Aspiring actor David Johansen had been attracted to the ridiculous theater and to the Warhol scene, but hadn’t become one of the in crowd, he says, because he wasn’t gay. When he was recruited to sing for a rock band, he adapted the transvestite outrageousness of the theater group to the band performances. The New York Dolls formed in 1971 and played one-nighters in various bars and then, from April to July 1972, played every Tuesday night at the Mercer Arts Center where their raw hard rock began to attract a following.
In the fall of 1972, the Dolls opened for Rod Stewart at Wembley Stadium, after which some British reviewers hailed them as the next big thing. Back in New York, they landed a deal with Mercury, producing two albums that failed to attract the larger pop audience. In spite of picking up a new manager, new material, and new costumes in 1974, the Doll’s failure to catch on, as well as problems with substance abuse led to the band’s demise.
Glam rock fed into punk in that fans in London and New York took to wearing garish makeup, outrageous hair-dos, and flashy costumes as street wear, preparing the way for punk’s colorful ragamuffin look of a few years later. And unlike the more experimental efforts of the early Velvet Underground, MC5, and Stooges, glam-rockers purveyed conventional song forms on records produced in the slick style of the day. The new lyric content of deviance and apocalypse was eased into the pop vocabulary riding on a familiar musical vehicle, preparing the way for the more raw but equally simple punk rock that emerged fully fledged in 1976.

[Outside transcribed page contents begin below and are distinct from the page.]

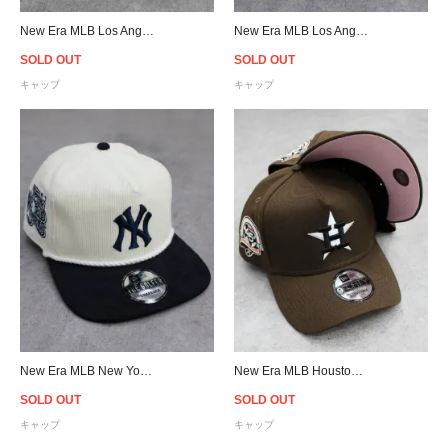
New Era MLB Los Angeles Dodgers 9Forty A-Frame Snapback Cap - Mint Green
New Era MLB Los Angeles Dodgers Retro Crown 9Fifty Strapback Cap - Off White
SOLD OUT
SOLD OUT
キャップ
キャップ
New Era MLB New York Yankees The Golfer Corduroy Snapback Cap - Off White/Blue
New Era MLB Houston Astros 9Forty A-Frame Snapback Cap - Brown/Pink
SOLD OUT
SOLD OUT
キャップ
キャップ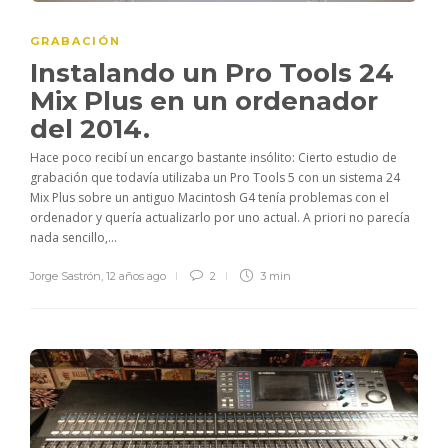
GRABACIÓN
Instalando un Pro Tools 24
Mix Plus en un ordenador
del 2014.
Hace poco recibí un encargo bastante insólito: Cierto estudio de
grabación que todavía utilizaba un Pro Tools 5 con un sistema 24
Mix Plus sobre un antiguo Macintosh G4 tenía problemas con el
ordenador y quería actualizarlo por uno actual. A priori no parecía
nada sencillo,...
Jorge Sastrón
,
12 años ago
2
3 min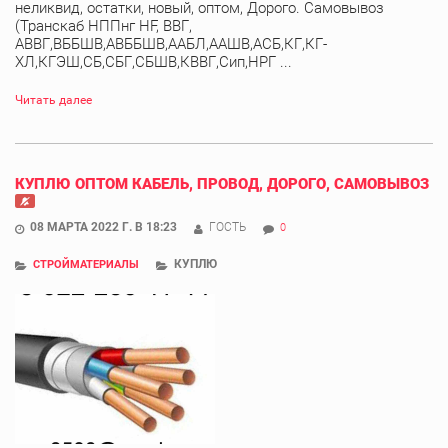
неликвид, остатки, новый, оптом, Дорого. Самовывоз
(Транскаб НППнг HF, ВВГ,
АВВГ,ВББШВ,АВББШВ,ААБЛ,ААШВ,АСБ,КГ,КГ-
ХЛ,КГЭШ,СБ,СБГ,СБШВ,КВВГ,Сип,НРГ ...
Читать далее
КУПЛЮ ОПТОМ КАБЕЛЬ, ПРОВОД, ДОРОГО, САМОВЫВОЗ
08 МАРТА 2022 Г. В 18:23
ГОСТЬ
0
КУПЛЮ
СТРОЙМАТЕРИАЛЫ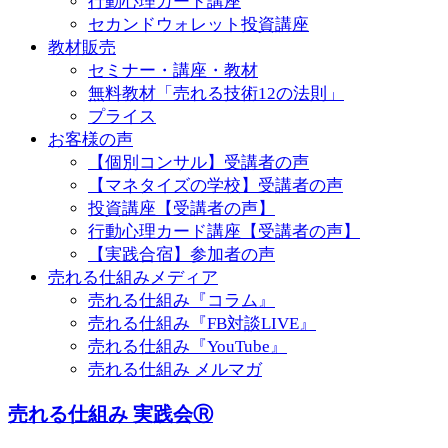
行動心理カード講座
セカンドウォレット投資講座
教材販売
セミナー・講座・教材
無料教材「売れる技術12の法則」
プライス
お客様の声
【個別コンサル】受講者の声
【マネタイズの学校】受講者の声
投資講座【受講者の声】
行動心理カード講座【受講者の声】
【実践合宿】参加者の声
売れる仕組みメディア
売れる仕組み『コラム』
売れる仕組み『FB対談LIVE』
売れる仕組み『YouTube』
売れる仕組み メルマガ
売れる仕組み 実践会Ⓡ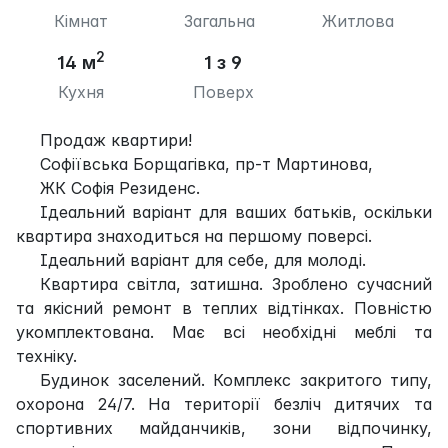
Кімнат
Загальна
Житлова
2
14 м
1 з 9
Кухня
Поверх
Продаж квартири!
Софіївська Борщагівка, пр-т Мартинова,
ЖК Софія Резиденс.
Ідеальний варіант для ваших батьків, оскільки
квартира знаходиться на першому поверсі.
Ідеальний варіант для себе, для молоді.
Квартира світла, затишна. Зроблено сучасний
та якісний ремонт в теплих відтінках. Повністю
укомплектована. Має всі необхідні меблі та
техніку.
Будинок заселений. Комплекс закритого типу,
охорона 24/7. На території безліч дитячих та
спортивних майданчиків, зони відпочинку,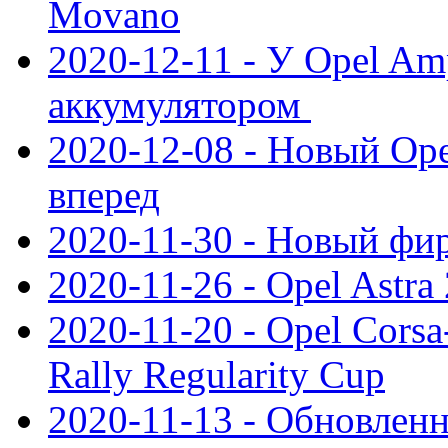
Movano
2020-12-11 - У Opel Am
аккумулятором
2020-12-08 - Новый Ope
вперед
2020-11-30 - Новый ф
2020-11-26 - Opel Astra
2020-11-20 - Opel Cors
Rally Regularity Cup
2020-11-13 - Обновленн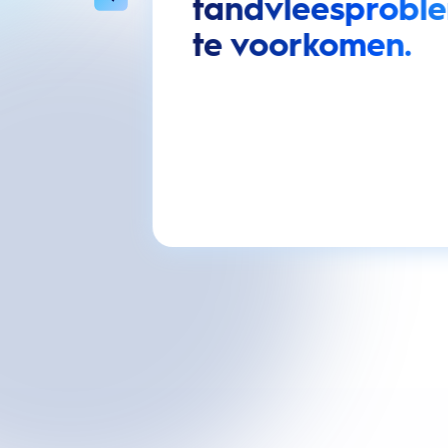
tandvleesprobl
te voorkomen.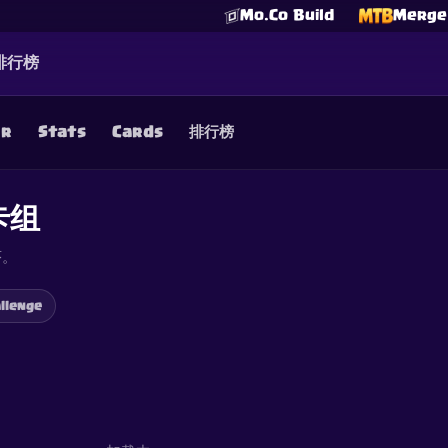
Mo.Co Build
Merge 
排行榜
er
Stats
Cards
排行榜
☕
Buy Me a Coffee
加入 Discord
卡组
Decks
Deck Builder
Cards
Counters
Leaderboards
Guide
FAQ
About
Contact
Privacy
Terms
Cookie 偏好设置
©
2026
ClashRoyaleDeck.com
.
保留所有权利
.
序。
filiated with, endorsed, sponsored, or specifically approved by 
 it. For more information see
Supercell's Fan Content Policy
. Se
additional details.
llenge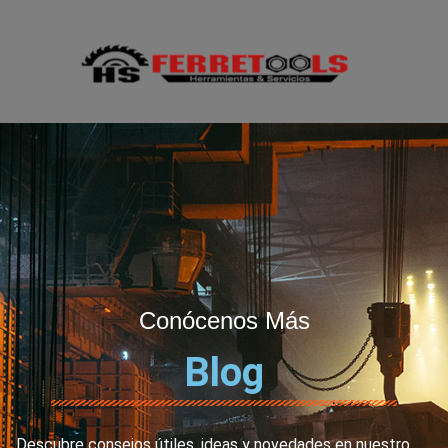
Conócenos Más
Blog
Descubre consejos útiles, ideas y novedades en nuestro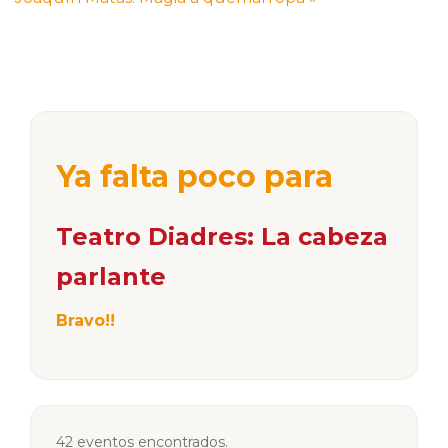
Ya falta poco para
Teatro Diadres: La cabeza
parlante
Bravo!!
42 eventos encontrados.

In 1975 the Dolls’ final manager, London boutique owner Malcolm McLaren, who had, while handling the Dolls, become interested in a newer, post-glam punk scene developing at a Bowery bar called CBGBs, returned to England to groom a London band of his acquaintance on the new model. As an art student in the 1960s, McLaren had followed the Situationists whose Marxian critique of commodity culture played a part in the riots that paralyzed France in May of 1968. McLaren had gone to New York to sell clothes, but had failed to interest the New York fashion world in his merchandise. Punk rock presented an opportunity for success by scandal. Now his import/export business took a new turn: he would take punk to Britain, and with luck, would establish himself as the leader of a new pop music fashion. During England’s mid-70s economic crisis, McLaren’s group would carry punk culture critique farther than it could go in US mainstream pop culture, and establish punk as a transnational phenomenon.
The key figure in the new scene that had attracted McLaren’s attention was Richard Hell. Richard never attained the success that some New York rock revivalists did, but he is widely recognized as an originator of the punk style in music and costume.
Richard Meyers was born in Lexington, Kentucky in 1951 and after being expelled from various public schools was sent to a boarding school in Delaware where he became friends with Tom Miller. Meyers dropped out in his senior year and headed for New York. He recalls,
“I came to New York to become a writer in 1967-the tail end of the flower children-but I never felt comfortable with that mentality. . . . I was really influenced by the twisted French aestheticism of the late nineteenth century like Rimbaud, Verlaine . . . Baudelaire. . . . And a lot of my view of the world came from that.”
Just as Richard had no interest in flower power, in the 1950s, Baudelaire had had no interest in nature. When asked why he would not write nature poetry, he said, “I can’t get excited about vegetables” He declares that the truly modern artist is the artist of the city street, and he clips his words, and grimaces and twitches through his poems, shocking his audiences, his dandy suit in tatters. Baudelaire, and the young rebel visionary Arthur Rimbaud of the subsequent generation, provided a prototype for New York’s founding poets of punk.
Just as Richard cites Baudelaire, cultural critic Julia Kristeva, in a passage on Baudelaire, cites punk. She describes Baudelaire as constructing an image that is both shocking and artificial, a strenuous joke that challenges any naïve advocacy of an authentic identity, and she describes this as “punk” behavior.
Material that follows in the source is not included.